I have bouts of depression every once and a while that last a very long time but I’ve noticed before I actually see a problem I tend to think a lot if that makes sense? I’m a really deep thinker and over time I start to sink into a hole of being more negative and Isolate myself from people. I have this sinking feeling in my chest that’s so hard to describe but it’s just sad, like I physically feel sad. Is that even a thing?
You really aren't the only one who has dealt with this. I still deal with moments like this, and it kind of sucks.Because most people have their "highs" and their "lows" in life, and most people just accept that. They can feel sad during sad times and they can be happy during happy times.
However, there are those who over-think and wonder if this is normal, if being this sad for so long really can be serious.But the truth is, there is a difference between having a "low" moment and being depressed.
If you truly feel like this is more serious than just having a "low" moment than maybe seeing a real psychologist is a step in the right direction.If it's not serious, and your just feeling down for some reason, there are always people who care about you that you can talk to, either you friends or your family or maybe even here on Blahtherapy.I hope my answer helped you see things a little more clearly.

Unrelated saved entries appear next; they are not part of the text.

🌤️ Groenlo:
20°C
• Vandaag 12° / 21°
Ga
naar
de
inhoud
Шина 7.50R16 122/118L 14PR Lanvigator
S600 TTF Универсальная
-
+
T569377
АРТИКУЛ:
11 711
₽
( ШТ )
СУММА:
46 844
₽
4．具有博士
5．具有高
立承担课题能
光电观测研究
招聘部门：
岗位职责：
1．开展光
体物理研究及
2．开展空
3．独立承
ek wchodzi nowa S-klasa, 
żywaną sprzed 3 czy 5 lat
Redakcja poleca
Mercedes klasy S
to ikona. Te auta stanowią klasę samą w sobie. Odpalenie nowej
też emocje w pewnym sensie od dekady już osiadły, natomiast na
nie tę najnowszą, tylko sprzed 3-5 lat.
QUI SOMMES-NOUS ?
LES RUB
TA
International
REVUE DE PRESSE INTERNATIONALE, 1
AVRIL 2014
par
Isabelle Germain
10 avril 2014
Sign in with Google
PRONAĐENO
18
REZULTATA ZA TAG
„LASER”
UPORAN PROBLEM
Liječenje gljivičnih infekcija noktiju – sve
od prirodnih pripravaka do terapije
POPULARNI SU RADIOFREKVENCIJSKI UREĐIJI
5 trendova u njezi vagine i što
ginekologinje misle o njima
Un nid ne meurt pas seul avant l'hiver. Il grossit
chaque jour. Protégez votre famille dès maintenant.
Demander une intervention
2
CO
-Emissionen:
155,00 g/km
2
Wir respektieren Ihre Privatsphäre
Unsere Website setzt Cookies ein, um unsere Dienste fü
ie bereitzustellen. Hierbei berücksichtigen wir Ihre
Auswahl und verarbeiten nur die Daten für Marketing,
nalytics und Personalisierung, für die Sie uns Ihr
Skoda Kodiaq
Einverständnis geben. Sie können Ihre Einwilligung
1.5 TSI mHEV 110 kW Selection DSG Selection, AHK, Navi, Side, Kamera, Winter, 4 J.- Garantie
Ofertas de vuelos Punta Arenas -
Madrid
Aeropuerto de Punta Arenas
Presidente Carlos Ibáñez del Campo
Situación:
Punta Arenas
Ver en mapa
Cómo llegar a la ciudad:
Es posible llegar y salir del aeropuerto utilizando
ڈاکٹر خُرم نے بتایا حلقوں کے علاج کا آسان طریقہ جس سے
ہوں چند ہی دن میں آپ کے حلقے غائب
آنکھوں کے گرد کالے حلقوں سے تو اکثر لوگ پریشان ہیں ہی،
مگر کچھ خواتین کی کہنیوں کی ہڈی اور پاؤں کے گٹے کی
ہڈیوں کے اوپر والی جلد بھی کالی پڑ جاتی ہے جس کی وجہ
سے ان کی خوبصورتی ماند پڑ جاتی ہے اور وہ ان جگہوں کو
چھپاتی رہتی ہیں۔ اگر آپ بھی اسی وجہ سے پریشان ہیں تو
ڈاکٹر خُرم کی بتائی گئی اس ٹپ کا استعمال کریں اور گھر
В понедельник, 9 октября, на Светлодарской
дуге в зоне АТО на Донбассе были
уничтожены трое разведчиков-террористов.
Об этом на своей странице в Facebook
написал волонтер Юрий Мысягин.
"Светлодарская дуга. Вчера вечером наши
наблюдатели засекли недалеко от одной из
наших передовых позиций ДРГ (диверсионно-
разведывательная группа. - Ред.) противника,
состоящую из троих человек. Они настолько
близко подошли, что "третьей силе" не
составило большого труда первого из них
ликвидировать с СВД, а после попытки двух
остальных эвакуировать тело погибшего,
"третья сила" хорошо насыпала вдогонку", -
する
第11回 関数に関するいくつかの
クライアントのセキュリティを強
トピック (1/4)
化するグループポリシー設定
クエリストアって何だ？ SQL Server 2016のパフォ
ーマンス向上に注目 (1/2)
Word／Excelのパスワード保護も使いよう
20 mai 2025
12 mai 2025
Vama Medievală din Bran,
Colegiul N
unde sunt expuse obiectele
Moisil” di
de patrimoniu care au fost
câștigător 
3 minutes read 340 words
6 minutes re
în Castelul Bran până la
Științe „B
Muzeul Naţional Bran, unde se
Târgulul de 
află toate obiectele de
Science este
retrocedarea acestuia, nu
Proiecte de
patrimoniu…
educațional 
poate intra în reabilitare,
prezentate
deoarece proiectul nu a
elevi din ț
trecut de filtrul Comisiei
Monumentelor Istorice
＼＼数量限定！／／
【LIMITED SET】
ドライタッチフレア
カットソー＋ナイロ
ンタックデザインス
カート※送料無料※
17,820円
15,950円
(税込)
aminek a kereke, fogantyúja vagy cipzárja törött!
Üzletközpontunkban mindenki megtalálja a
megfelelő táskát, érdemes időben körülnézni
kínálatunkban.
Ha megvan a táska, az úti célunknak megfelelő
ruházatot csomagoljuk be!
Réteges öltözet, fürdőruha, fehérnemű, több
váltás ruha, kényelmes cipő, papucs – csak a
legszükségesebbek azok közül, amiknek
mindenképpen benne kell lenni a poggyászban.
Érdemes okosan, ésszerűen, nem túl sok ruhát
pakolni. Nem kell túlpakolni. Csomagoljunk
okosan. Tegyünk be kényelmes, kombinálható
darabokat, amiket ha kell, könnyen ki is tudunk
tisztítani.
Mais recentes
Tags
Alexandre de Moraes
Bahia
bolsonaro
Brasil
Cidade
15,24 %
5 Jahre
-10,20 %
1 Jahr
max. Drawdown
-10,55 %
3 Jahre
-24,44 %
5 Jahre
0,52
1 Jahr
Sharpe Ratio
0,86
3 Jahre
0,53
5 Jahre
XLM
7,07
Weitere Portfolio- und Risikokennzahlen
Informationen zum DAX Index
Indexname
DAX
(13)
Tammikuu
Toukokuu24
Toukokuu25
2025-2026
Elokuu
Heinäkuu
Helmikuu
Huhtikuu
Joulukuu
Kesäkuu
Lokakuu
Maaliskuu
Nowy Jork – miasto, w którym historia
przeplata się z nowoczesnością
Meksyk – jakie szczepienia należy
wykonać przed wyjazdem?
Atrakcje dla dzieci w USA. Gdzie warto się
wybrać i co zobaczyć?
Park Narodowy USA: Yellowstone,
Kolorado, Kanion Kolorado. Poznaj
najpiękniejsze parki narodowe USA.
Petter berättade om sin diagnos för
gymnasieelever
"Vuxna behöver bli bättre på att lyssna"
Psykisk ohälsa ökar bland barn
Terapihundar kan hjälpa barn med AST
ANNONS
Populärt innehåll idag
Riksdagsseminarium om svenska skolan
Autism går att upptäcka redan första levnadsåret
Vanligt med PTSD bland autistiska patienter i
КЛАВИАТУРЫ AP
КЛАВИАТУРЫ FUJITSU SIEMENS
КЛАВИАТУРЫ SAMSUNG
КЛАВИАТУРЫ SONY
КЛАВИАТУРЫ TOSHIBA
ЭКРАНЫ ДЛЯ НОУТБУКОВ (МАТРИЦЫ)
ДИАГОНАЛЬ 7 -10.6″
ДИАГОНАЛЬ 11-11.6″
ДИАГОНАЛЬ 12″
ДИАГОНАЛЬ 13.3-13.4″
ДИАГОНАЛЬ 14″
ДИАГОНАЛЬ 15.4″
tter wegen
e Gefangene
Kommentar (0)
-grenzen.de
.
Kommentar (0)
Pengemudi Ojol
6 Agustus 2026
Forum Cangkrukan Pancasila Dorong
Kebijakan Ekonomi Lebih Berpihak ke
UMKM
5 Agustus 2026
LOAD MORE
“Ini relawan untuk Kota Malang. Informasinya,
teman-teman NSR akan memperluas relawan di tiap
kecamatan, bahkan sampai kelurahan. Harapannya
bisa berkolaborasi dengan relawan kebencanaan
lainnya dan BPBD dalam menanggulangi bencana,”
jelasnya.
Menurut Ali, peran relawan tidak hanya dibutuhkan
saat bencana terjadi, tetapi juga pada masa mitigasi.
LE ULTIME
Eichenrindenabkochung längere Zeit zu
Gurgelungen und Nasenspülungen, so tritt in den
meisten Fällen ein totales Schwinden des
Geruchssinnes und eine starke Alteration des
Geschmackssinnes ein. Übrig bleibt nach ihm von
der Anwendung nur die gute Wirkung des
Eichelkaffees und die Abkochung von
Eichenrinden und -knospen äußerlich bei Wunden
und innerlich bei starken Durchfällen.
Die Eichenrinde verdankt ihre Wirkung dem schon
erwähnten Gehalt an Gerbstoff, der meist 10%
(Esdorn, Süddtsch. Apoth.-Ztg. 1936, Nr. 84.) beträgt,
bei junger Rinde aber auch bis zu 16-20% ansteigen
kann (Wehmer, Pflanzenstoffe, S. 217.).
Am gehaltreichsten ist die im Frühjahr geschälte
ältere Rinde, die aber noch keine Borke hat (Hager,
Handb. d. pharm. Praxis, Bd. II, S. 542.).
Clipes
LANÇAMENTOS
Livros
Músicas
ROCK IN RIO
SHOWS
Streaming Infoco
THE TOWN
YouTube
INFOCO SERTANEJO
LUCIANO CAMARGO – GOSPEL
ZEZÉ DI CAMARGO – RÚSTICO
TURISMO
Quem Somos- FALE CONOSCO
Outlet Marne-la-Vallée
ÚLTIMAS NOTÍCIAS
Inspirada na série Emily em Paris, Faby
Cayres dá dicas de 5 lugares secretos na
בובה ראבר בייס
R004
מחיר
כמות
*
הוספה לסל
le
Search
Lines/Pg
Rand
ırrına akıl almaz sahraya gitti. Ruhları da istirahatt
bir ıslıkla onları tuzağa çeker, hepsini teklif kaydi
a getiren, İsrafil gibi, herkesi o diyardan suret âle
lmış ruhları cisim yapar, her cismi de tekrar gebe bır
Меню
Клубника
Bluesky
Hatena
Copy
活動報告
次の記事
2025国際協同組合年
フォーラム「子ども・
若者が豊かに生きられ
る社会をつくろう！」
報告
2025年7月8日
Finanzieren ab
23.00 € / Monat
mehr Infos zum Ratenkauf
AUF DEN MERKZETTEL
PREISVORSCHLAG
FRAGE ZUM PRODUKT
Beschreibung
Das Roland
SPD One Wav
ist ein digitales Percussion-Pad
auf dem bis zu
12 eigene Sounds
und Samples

Trust me, I've felt the way you are feeling now.
Sounds like a textbook example of depression. Of course it varies much between people but you more or less have the same symptoms I did when I was diagnosed with it. Some people can live with it and tough it out without seeing a doctor, I'd recommend seeing someone if it ever gets worse though.
it is definitely a thing, I struggle with the same issues. It's like every part of your body is tense and aware of your emotions, your stomach turns and what happens in your brain, is somehow outwardly palpable. It seems to me it could just be a certain symptom of depression possibly linked with an overactive brain. You say you are a very deep thinker, I am as well, it could be that since our brains are frequently active on a single subject, our entire body is included in the experience via neuropathways. It very well may be the brain communicating emotions to the external body. When this happens to me I just try not to think for a little while, granted it is challenging, maybe watch a bit of mindless tv, it usually calms down a bit. Good luck
It is a thing--and can be controlled over time both mentally and with medication.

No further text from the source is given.